Results: Two hundred eight pregnancy cases[1] (131 rheumatological[2]; 43 UC; and 34 other) with 211 reported birth outcomes were identified. Of these 208 pregnancy cases, 119 were prospective and 89 were retrospective (Table 1). Average maternal age was 31.9 years. Of the 119 prospectively reported pregnancy cases, 89 (74.8%) resulted in live births, 19 (16.0%) resulted in spontaneous abortion (of these, 42.1% (8/19) received GLM in combination with methotrexate [MTX]), 10 (8.4%) resulted in induced/elective abortion, and 1 (0.8%) resulted in ectopic pregnancy. Overall, 9 congenital anomalies were reported (2 prospective/7 retrospective cases).
For 183 of the 208 pregnancy cases with reported outcomes, the trimester of exposure to GLM was known (Table 2).

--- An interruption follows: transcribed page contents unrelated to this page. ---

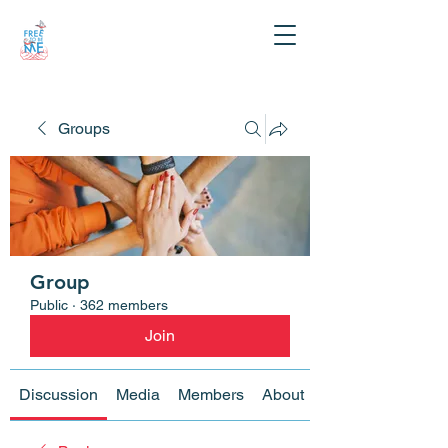
Groups
Group
Public
·
362 members
Join
Discussion
Media
Members
About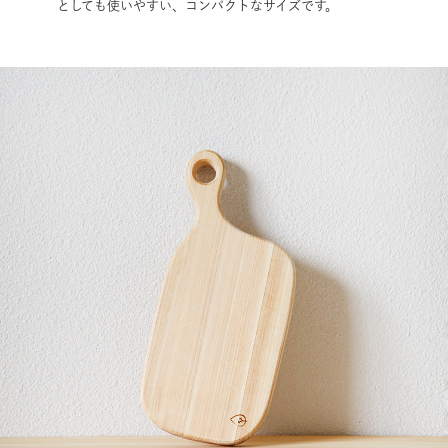
としても使いやすい、コンパクトなサイズです。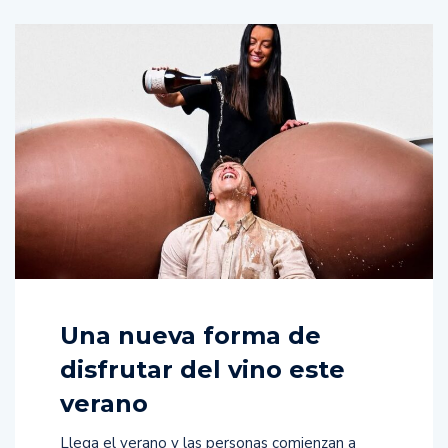
Una nueva forma de
disfrutar del vino este
verano
Llega el verano y las personas comienzan a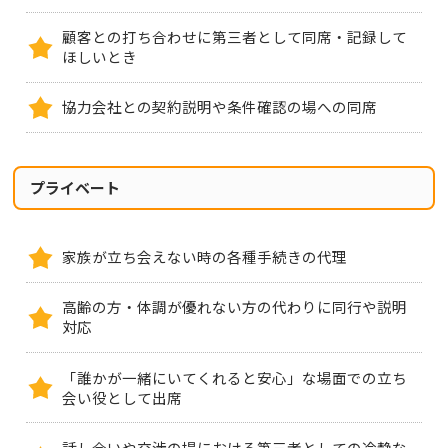
顧客との打ち合わせに第三者として同席・記録して
ほしいとき
協力会社との契約説明や条件確認の場への同席
プライベート
家族が立ち会えない時の各種手続きの代理
高齢の方・体調が優れない方の代わりに同行や説明
対応
「誰かが一緒にいてくれると安心」な場面での立ち
会い役として出席
話し合いや交渉の場における第三者としての冷静な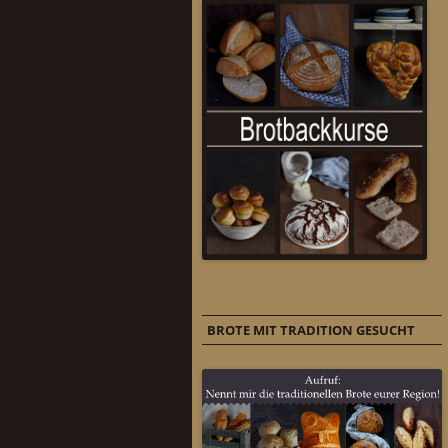
BROTE MIT TRADITION GESUCHT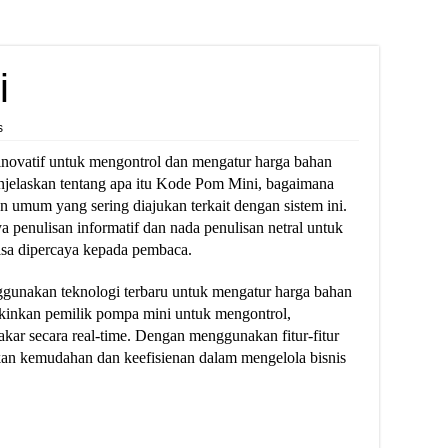
i
s
novatif untuk mengontrol dan mengatur harga bahan
enjelaskan tentang apa itu Kode Pom Mini, bagaimana
n umum yang sering diajukan terkait dengan sistem ini.
 penulisan informatif dan nada penulisan netral untuk
isa dipercaya kepada pembaca.
gunakan teknologi terbaru untuk mengatur harga bahan
kinkan pemilik pompa mini untuk mengontrol,
ar secara real-time. Dengan menggunakan fitur-fitur
n kemudahan dan keefisienan dalam mengelola bisnis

Among the 110 prospectively reported cases, 82 (74.5%) were exposed during trimester 0 or 1. Of these, 19 had concomitant exposure to MTX, with the following birth outcomes: 8 live births, 8 spontaneous abortions, 3 elective/induced abortions. Eighteen of the prospectively reported cases (16.4%) were exposed to GLM throughout pregnancy (1st, 2nd and 3rd trimester) and all resulted in live births.
[1] Three cases reported twin pregnancies.
[2] Rheumatological includes rheumatoid arthritis, psoriatic arthritis, and ankylosing spondylitis.
Conclusion:
The rates of congenital malformations and spontaneous abortions were consistent with published background rates for the general population. Persistent exposure throughout pregnancy was rare, but not associated with apparent clinical sequelae. Limitations of this analysis include the lack of a direct comparison group, the variable amount of data available in the reports, and the possible bias towards reporting more negative outcomes in retrospective cases.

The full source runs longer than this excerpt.